Background: Fluid management is important in critically patients. The aim of this study was to determine the relationship between fluid balance and adverse outcomes of septic shock.
Methods: A retrospective study was conducted in the medical Intensive Care Unit (ICU) of a tertiary university hospital in Thailand, over a 7-year period.

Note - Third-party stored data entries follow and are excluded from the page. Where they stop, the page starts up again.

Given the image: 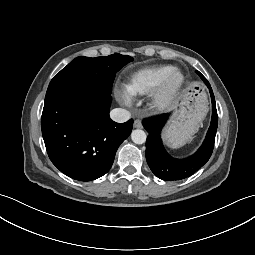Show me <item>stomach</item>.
Returning a JSON list of instances; mask_svg holds the SVG:
<instances>
[{"label": "stomach", "mask_w": 255, "mask_h": 255, "mask_svg": "<svg viewBox=\"0 0 255 255\" xmlns=\"http://www.w3.org/2000/svg\"><path fill=\"white\" fill-rule=\"evenodd\" d=\"M208 110V101L203 88L197 84L188 86L182 96L180 109L166 127L163 138L170 148H180L196 133Z\"/></svg>", "instance_id": "1"}]
</instances>
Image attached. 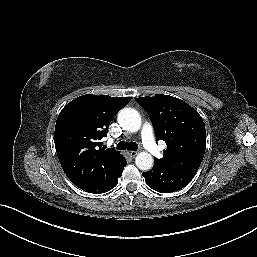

Results: A total of 1048 patients with an ICU mortality rate of 47% were enrolled. The median cumulative fluid intake at 24, 48, and 72 h from septic shock onset were 4.2, 7.7, and 10.5 L, respectively. Nonsurvivors had a significantly higher median cumulative fluid intake at 24, 48, and 72 h (4.6 vs. 3.9 L, 8.2 vs. 7.1 L, and 11.4 vs. 9.9 L, respectively, P < 0.001 for all). Nonsurvivors also had a significantly higher cumulative and mean fluid balance within 72 h (5.4 vs. 4.4 L and 2.8 vs. 1.6 L, P < 0.001 for both). In multivariate logistic regression analysis, mean fluid balance quartile within 72 h, was independently associated with an increase in ICU and hospital mortality. Quartile 3 and 4 have statistically significant increases in mortality compared with quartile 1 (odds ratio [95% confidence interval] 3.04 [1.9-4.48] and 4.16 [2.49-6.95] for ICU mortality and 2.75 [1.74-4.36] and 3.16 [1.87-5.35] for hospital mortality, respectively, P < 0.001 for all). In addition, the higher amount of mean fluid balance was associated with prolonged ICU stays.
Conclusions: Positive fluid balance over 3 days is associated with increased ICU and hospital mortality along with prolonged ICU stays in septic shock patients.